Personal information
- Native name: Seán Ó Daimhín (Irish)
- Born: 13 June 1983 (age 43) County Tyrone
- Occupation: Teacher
- Height: 1.91 m (6 ft 3 in)

Sport
- Sport: Gaelic football
- Position: Goalkeeper

Club
- Years: Club
- Errigal Ciarán

Inter-county
- Years: County
- 2002-2013: Tyrone

Inter-county titles
- Ulster titles: 4
- All-Irelands: 3
- NFL: 2
- All Stars: 0

= John Devine (Gaelic footballer) =

Irish Gaelic footballer

John Devine is a Gaelic football goalkeeper for the Errigal Ciarán club and the Tyrone county team.

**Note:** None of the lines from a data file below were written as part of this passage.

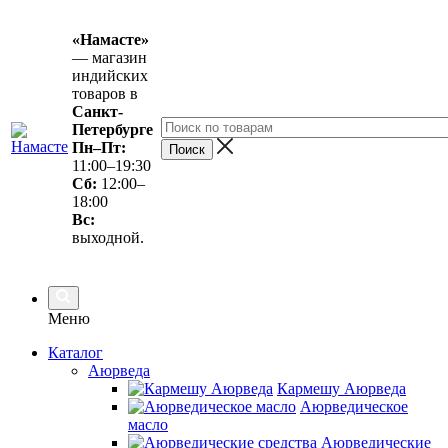
«Намасте»
— магазин
индийских
товаров в
Санкт-
Петербурге
Пн–Пт:
11:00–19:30
Сб:
12:00–
18:00
Вс
:
выходной.
Меню
Каталог
Аюрведа
Кармешу Аюрведа
Аюрведическое
масло
Аюрведические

For his county, Devine was in competition for the position with Pascal McConnell, Johnny Curran and Niall Morgan, but all three players maintained a good relationship, with McConnell being his rival for the best part of 10 years.

As of 2021, Devine is still playing Club Football for Errigal Ciarán at the age of 38.

==Playing career==
===Club===
Devine represents the Errigal Ciarán club. He holds three county titles with the club, and one Ulster club title in 2002.

===Inter-county===
After winning the 2001 All-Ireland Minor Football Championship with Tyrone, Devine made his debut for the senior team at the age of 19 in 2002 against Leitrim. He was the goalkeeper for Tyrone in their first All-Ireland-winning year, but was the substitute goalie when Tyrone repeated the feat in 2005.

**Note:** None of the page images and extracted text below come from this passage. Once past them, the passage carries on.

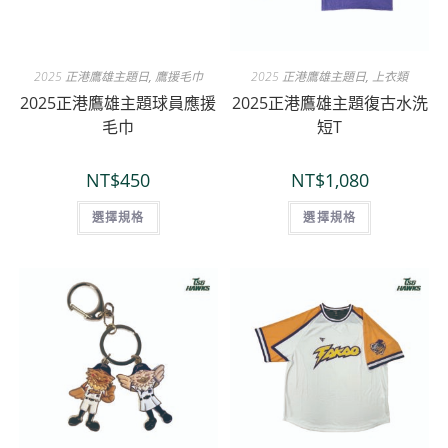
2025 正港鷹雄主題日
,
鷹援毛巾
2025 正港鷹雄主題日
,
上衣類
2025正港鷹雄主題球員應援
2025正港鷹雄主題復古水洗
毛巾
短T
NT$
450
NT$
1,080
選擇規格
選擇規格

He was due to start the 2008 All-Ireland Senior Football Championship Final on 21 September; however the night before the game his father died. The Tyrone team went on to win their third All-Ireland of the decade, and dedicated the win to their absent goalkeeper, having worn black armbands throughout the match.

After two shoulder re-construction surgeries, he went on to captain the Tyrone senior team to McKenna cup victory in 2012. Devine announced his retirement from inter-county football in March 2013 to concentrate on his career with Errigal Ciarán.